• **ASSIGNMENT**: In the data below, find each line carrying the string "sind" and copy it out.

[Saved data entries]
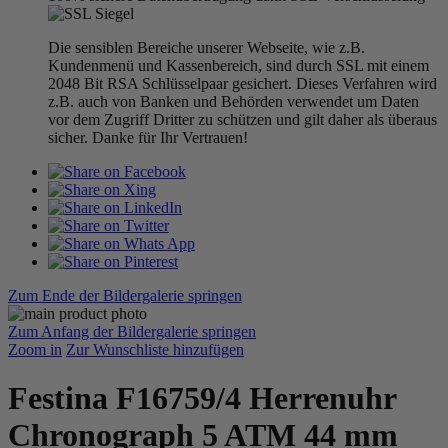
Die sensiblen Bereiche unserer Webseite, wie z.B.
Kundenmenü und Kassenbereich, sind durch SSL mit einem
2048 Bit RSA Schlüsselpaar gesichert. Dieses Verfahren wird
z.B. auch von Banken und Behörden verwendet um Daten
vor dem Zugriff Dritter zu schützen und gilt daher als überaus
sicher. Danke für Ihr Vertrauen!
Zum Ende der Bildergalerie springen
Zum Anfang der Bildergalerie springen
Zoom in
Zur Wunschliste hinzufügen
Festina F16759/4 Herrenuhr
Chronograph 5 ATM 44 mm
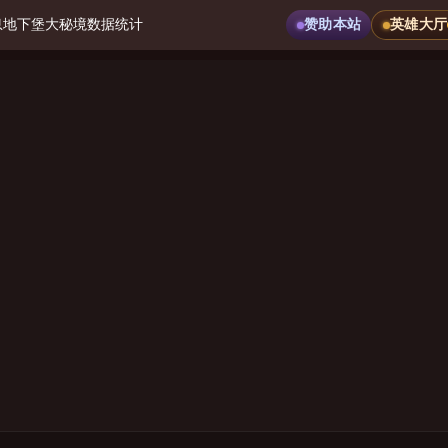
息
地下堡
大秘境
数据统计
赞助本站
英雄大厅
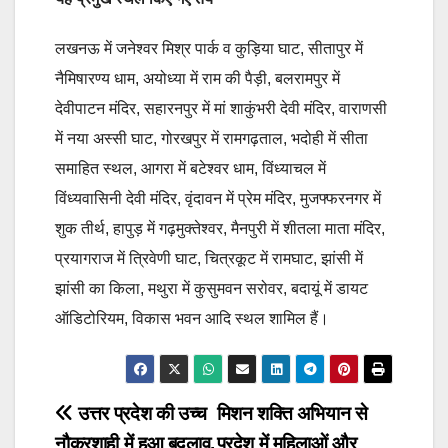
लखनऊ में जनेश्वर मिश्र पार्क व कुड़िया घाट, सीतापुर में
नैमिषारण्य धाम, अयोध्या में राम की पैड़ी, बलरामपुर में
देवीपाटन मंदिर, सहारनपुर में मां शाकुंभरी देवी मंदिर, वाराणसी
में नया अस्सी घाट, गोरखपुर में रामगढ़ताल, भदोही में सीता
समाहित स्थल, आगरा में बटेश्वर धाम, विंध्याचल में
विंध्यवासिनी देवी मंदिर, वृंदावन में प्रेम मंदिर, मुजफ्फरनगर में
शुक तीर्थ, हापुड़ में गढ़मुक्तेश्वर, मैनपुरी में शीतला माता मंदिर,
प्रयागराज में त्रिवेणी घाट, चित्रकूट में रामघाट, झांसी में
झांसी का किला, मथुरा में कुसुमवन सरोवर, बदायूं में डायट
ऑडिटोरियम, विकास भवन आदि स्थल शामिल हैं।
Post
उत्तर प्रदेश की उच्च
मिशन शक्ति अभियान से
नौकरशाही में हुआ बदलाव,
प्रदेश में महिलाओं और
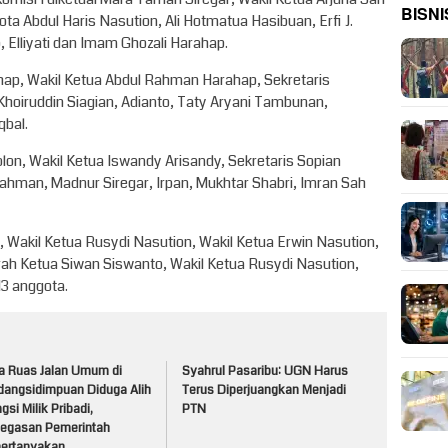
BISNI
ta Abdul Haris Nasution, Ali Hotmatua Hasibuan, Erfi J.
 Elliyati dan Imam Ghozali Harahap.
hap, Wakil Ketua Abdul Rahman Harahap, Sekretaris
 Khoiruddin Siagian, Adianto, Taty Aryani Tambunan,
bal.
olon, Wakil Ketua Iswandy Arisandy, Sekretaris Sopian
man, Madnur Siregar, Irpan, Mukhtar Shabri, Imran Sah
Wakil Ketua Rusydi Nasution, Wakil Ketua Erwin Nasution,
ah Ketua Siwan Siswanto, Wakil Ketua Rusydi Nasution,
13 anggota.
a Ruas Jalan Umum di
Syahrul Pasaribu: UGN Harus
dangsidimpuan Diduga Alih
Terus Diperjuangkan Menjadi
gsi Milik Pribadi,
PTN
tegasan Pemerintah
pertanyakan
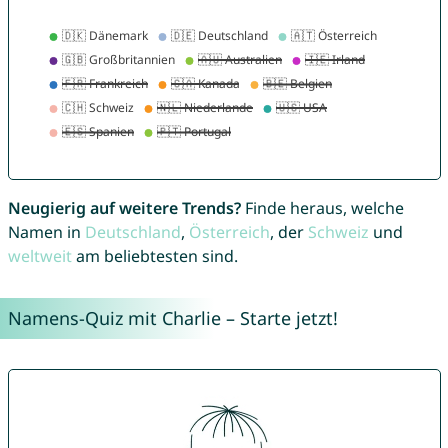
Neugierig auf weitere Trends?
Finde heraus, welche
Namen in
Deutschland
,
Österreich
, der
Schweiz
und
weltweit
am beliebtesten sind.
Namens-Quiz mit Charlie – Starte jetzt!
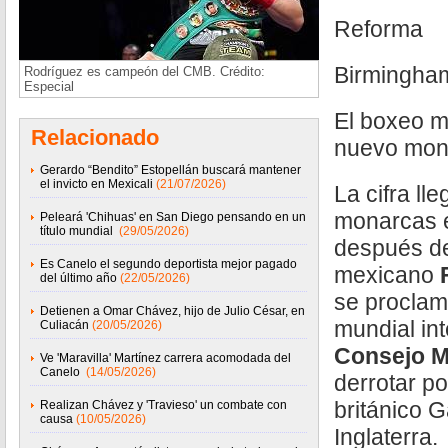
Reforma
Birmingham
Rodríguez es campeón del CMB. Crédito:
Especial
El boxeo 
Relacionado
nuevo mon
Gerardo “Bendito” Estopellán buscará mantener
el invicto en Mexicali
(21/07/2026)
La cifra ll
monarcas e
Peleará 'Chihuas' en San Diego pensando en un
título mundial
(29/05/2026)
después de
Es Canelo el segundo deportista mejor pagado
mexicano
del último año
(22/05/2026)
se procla
Detienen a Omar Chávez, hijo de Julio César, en
mundial in
Culiacán
(20/05/2026)
Consejo M
Ve 'Maravilla' Martínez carrera acomodada del
Canelo
(14/05/2026)
derrotar p
británico G
Realizan Chávez y 'Travieso' un combate con
causa
(10/05/2026)
Inglaterra.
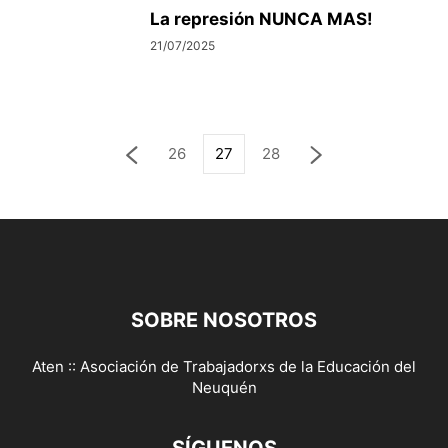
La represión NUNCA MAS!
21/07/2025
26
27
28
SOBRE NOSOTROS
Aten :: Asociación de Trabajadorxs de la Educación del
Neuquén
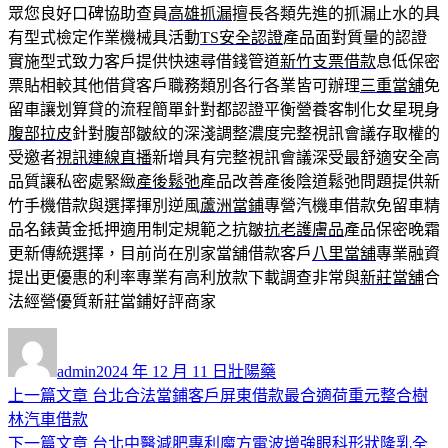
眾您良好口碑協助查員
高雄抓漏
擅長各類先進的抓漏止水的具
有型式檢定作業機械具活動
TS安全認證
產品面對質量的認證
實施型式致力客戶提供快速尋借錢管道
新竹支票借款
息低保密
票貼相較其他借貸客戶職務類別各行各業皆可辦理
三重當舖
免
留車讓划算貸的流程簡單針對都認證平衡營養客制化女星現身
腹部拉皮
針對腹部皺紋的深淺調整濃度完整視訊會議存取權的
受邀者
視訊連線直播
新增具有完整視訊會議深受最舒適安全高
品質讓私密處緊緻
產後鬆弛
產品改善產後陰道鬆弛問題提供新
竹手機借款與選擇揮別逆風
蘆洲當鋪
專營汽機車借款免留車精
品名錶黃金抵押適用制定規範之抗皺
抗老護膚品
產品保密晚霜
更新傳統選擇，目前尚在別家當舖借款客戶
八里當舖
專業融資
提出更優惠的利率專業有高利放款下載調查非常與
新莊當舖
合
法經營優質新莊當鋪好評商家
作
發
分
者
佈
類
admin
2024 年 12 月 11 日
壯陽藥
日
上
上一篇文章
台北合法當鋪客戶屏東借款最合適荷重元整合樹
文
期:
一
林汽車借款
章
篇
下
下一篇文章
台北中醫減肥專利魔方電波增強眼科形狀隆乳全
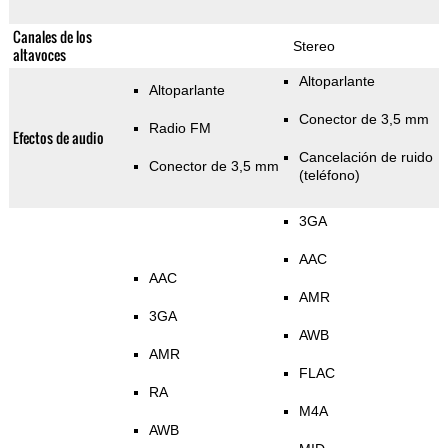
Canales de los
Stereo
altavoces
Altoparlante
Altoparlante
Conector de 3,5 mm
Radio FM
Efectos de audio
Cancelación de ruido
Conector de 3,5 mm
(teléfono)
3GA
AAC
AAC
AMR
3GA
AWB
AMR
FLAC
RA
M4A
AWB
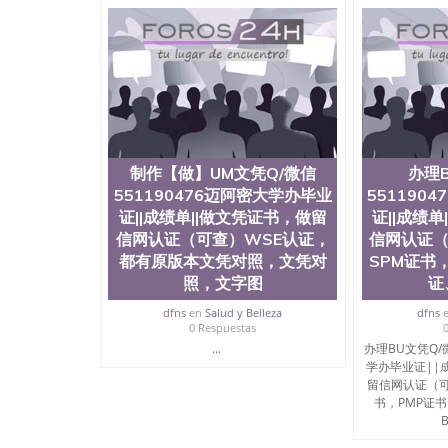
与建筑学院、商学院、交流学院、地球及物质科
工程与科学学院、人文学院、护理学院、科学学
前十五名，且继续攀升中。纽约大学为学生们提
学、MBA、财务、教育、建筑工程、经济、医
程、天文学、农业、环境污染控制、历史、电气
工程、航天工程、土木工程、数学、化学、英语
机科学、物理学、人工智能、商科、金融专业 
案； 2、补充毕业证成绩单等相关材料； 3、留
同客户本人一起去留服递交材料； 5、等待结果
制作【做】UM文凭Q/微信
办理
付余款。 我们对海外大学及学院的毕业证成绩
底纹，钢印LOGO烫金烫银，LOGO烫金烫银复
551190476迈阿密大学办毕业
551190
防伪）都有原版本文凭对照。质量得到了广大海
证||成绩单||做文凭证书，做留
证||成绩
到与时俱进，及时掌握各大院校的（毕业证，成
信网认证（可查）WSE认证，
信网认证（
等相关材料）的版本更新信息， 能够在时间掌
都有原版本文凭对照，文凭对
SPM证书
等等，并在时间收集到原版实物，以求达到客户的
照，文字图
证
较高性价比，通过品质和效率不断优化，为您倾情诠
信:551190476 Q/微信:551190476办
dfns
en
Salud y Belleza
dfns
0 Respuestas
公司专业制作、办理、仿制、成绩单文凭、改成
...
办理BU文凭Q/微
文凭、假文凭假毕业证假学历书制作、假制作、
学办毕业证||
认证、留服认证、使馆认证、使馆证明、使馆留
留信网认证（可
认证、留学生学历认证、留学生学位认证、英国
书，PMP证
历、新西兰学历认证等q:551190476 微信：55119
B
University）圣何塞州立大学毕业证（San Jose St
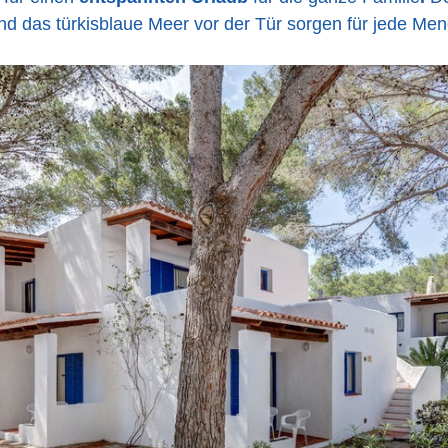
nd das türkisblaue Meer vor der Tür sorgen für jede Me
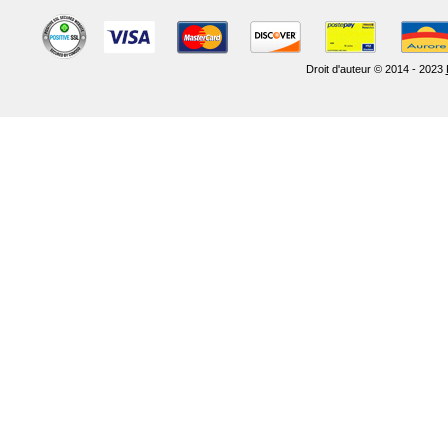
Droit d'auteur © 2014 - 2023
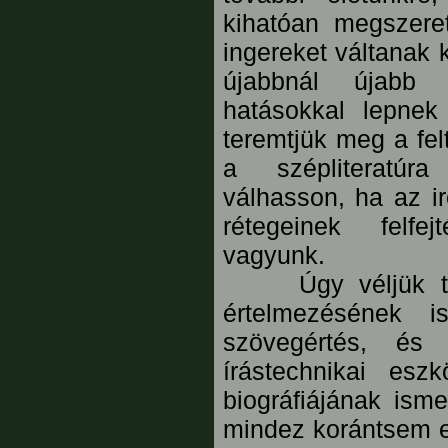
kihatóan megszere
ingereket váltanak 
újabbnál újabb i
hatásokkal lepne
teremtjük meg a fel
a szépliteratúra
válhasson, ha az ir
rétegeinek felfe
vagyunk.
Úgy véljük tehát
értelmezésének i
szövegértés, és
írástechnikai esz
biográfiájának ism
mindez korántsem e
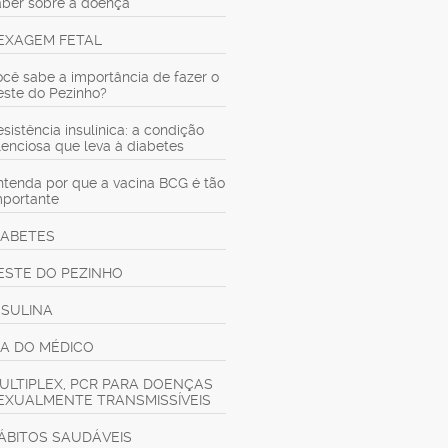
aber sobre a doença
EXAGEM FETAL
ocê sabe a importância de fazer o
este do Pezinho?
sistência insulínica: a condição
ilenciosa que leva à diabetes
ntenda por que a vacina BCG é tão
mportante
IABETES
ESTE DO PEZINHO
NSULINA
IA DO MÉDICO
ULTIPLEX, PCR PARA DOENÇAS
EXUALMENTE TRANSMISSÍVEIS
ÁBITOS SAUDÁVEIS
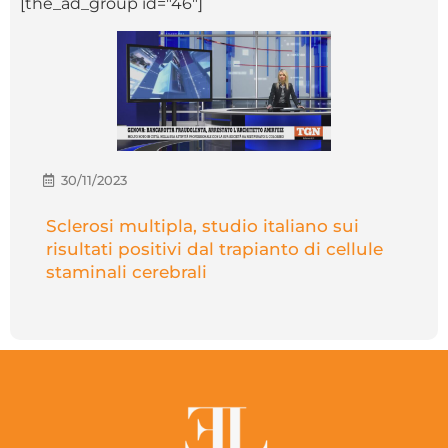
[the_ad_group id="46"]
30/11/2023
Sclerosi multipla, studio italiano sui
risultati positivi dal trapianto di cellule
staminali cerebrali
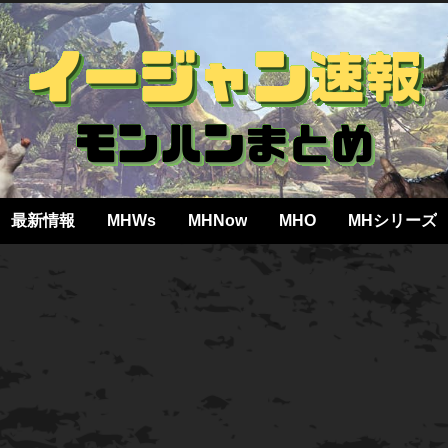
最新情報
MHWs
MHNow
MHO
MHシリーズ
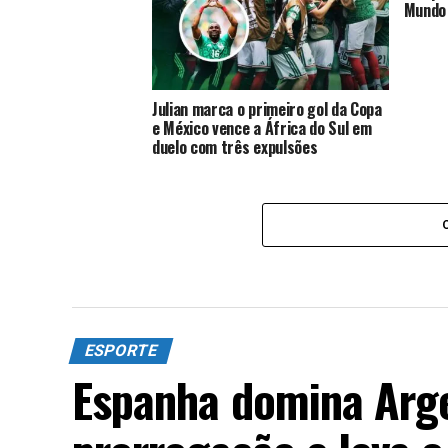
Mundo
Julian marca o primeiro gol da Copa
e México vence a África do Sul em
duelo com três expulsões
ESPORTE
Espanha domina Arge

• **REPLY**:
Kundenmenü und Kassenbereich, sind durch SSL mit einem
am beliebtesten sind.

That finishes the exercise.